Black colleges fail to give students a proper perspective on their heritage, the founder of an African-oriented school said in a recent discussion on black education.
"All African colleges are nothing but carbon copies of European colleges. They teach the same thing, the European perspective," said Sensazakulu Zulu, founder of the Ujamaa (collective economics) Shule (school), of Washington.
The discussion, titled "Need, Potential and Feasibility of an Independent African School System," was sponsored by the S.O.U.L. School Institute and the student government of Sojourner-Douglass College. It was held at the college.
Part of the purpose of the meeting was to set up a task force to develop a "shule" or school system from pre-kindergarten through college.
The panelists were Sheila Moore, an instructor at the Park Heights Street Academy, Mr. Zulu, and Dr. Charles Simmons, founder and president of Sojourner-Douglass.
The panelists spoke of an "African" school system, as opposed to a public school "multi-cultural" system.
Dr. Simmons said that the African American community should "exercise our right to educational and political self-determination, and move collectively to define for ourselves the significance of education from our own perspective," in a worldwide system of independent African schools.
He suggested that the curriculum should be "project-oriented, providing students an opportunity to link theory with practice, to test theory in application."
Mr. Zulu attended Howard University's School of Law. He says he became a founding member of the Student Non-violent Coordinating Committee before he felt the need to become more involved through the worlds of business and education.
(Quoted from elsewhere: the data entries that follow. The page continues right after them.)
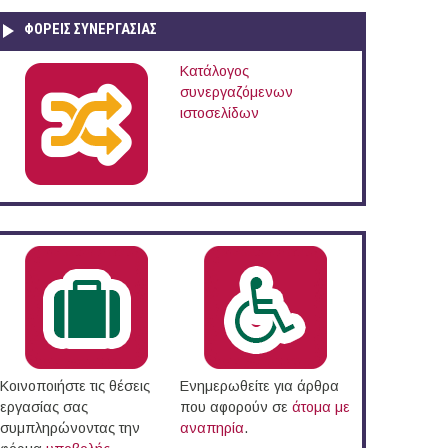
ΦΟΡΕΙΣ ΣΥΝΕΡΓΑΣΙΑΣ
Κατάλογος
συνεργαζόμενων
ιστοσελίδων
αι
Κοινοποιήστε τις θέσεις
Ενημερωθείτε για άρθρα
εργασίας σας
που αφορούν σε
άτομα με
συμπληρώνοντας την
αναπηρία
.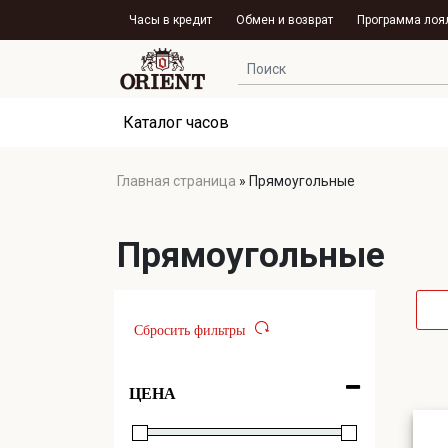
Часы в кредит
Обмен и возврат
Программа лоя
Каталог часов
Главная страница
»
Прямоугольные
Прямоугольные
Сбросить фильтры
ЦЕНА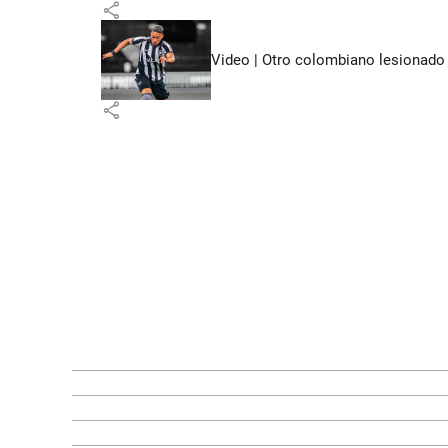
share
Video | Otro colombiano lesionado e
share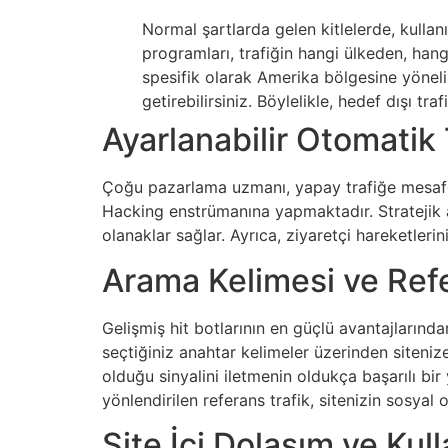
Normal şartlarda gelen kitlelerde, kulla
programları, trafiğin hangi ülkeden, hang
spesifik olarak Amerika bölgesine yöneli
getirebilirsiniz. Böylelikle, hedef dışı t
Ayarlanabilir Otomatik T
Çoğu pazarlama uzmanı, yapay trafiğe mesafeli
Hacking enstrümanına yapmaktadır. Stratejik a
olanaklar sağlar. Ayrıca, ziyaretçi hareketlerin
Arama Kelimesi ve Refe
Gelişmiş hit botlarının en güçlü avantajlarından 
seçtiğiniz anahtar kelimeler üzerinden siteniz
olduğu sinyalini iletmenin oldukça başarılı b
yönlendirilen referans trafik, sitenizin sosyal 
Site İçi Dolaşım ve Kull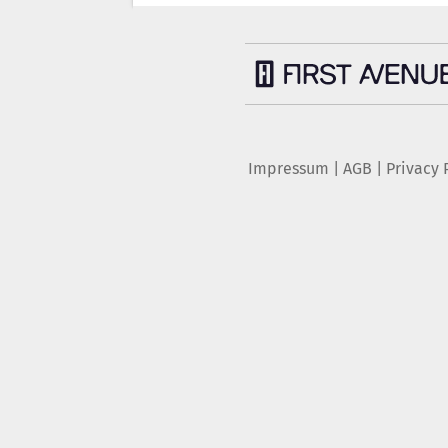
Impressum
|
AGB
|
Privacy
Ms. Moore spoke from the perspective of being an instructor at Park Heights Academy. A researcher with the African Heritage Education and Research Institute, she is a member of the African American Women's Caucus. She is a former teacher with the Baltimore public school system.
"It is obvious that the present systems have failed our people and we see that every day," she said. "I think that it might have been rather naive for us to think that it was even supposed to do anything for us in the first place. Many of us, including educators and activists, lack serious discipline for self-study."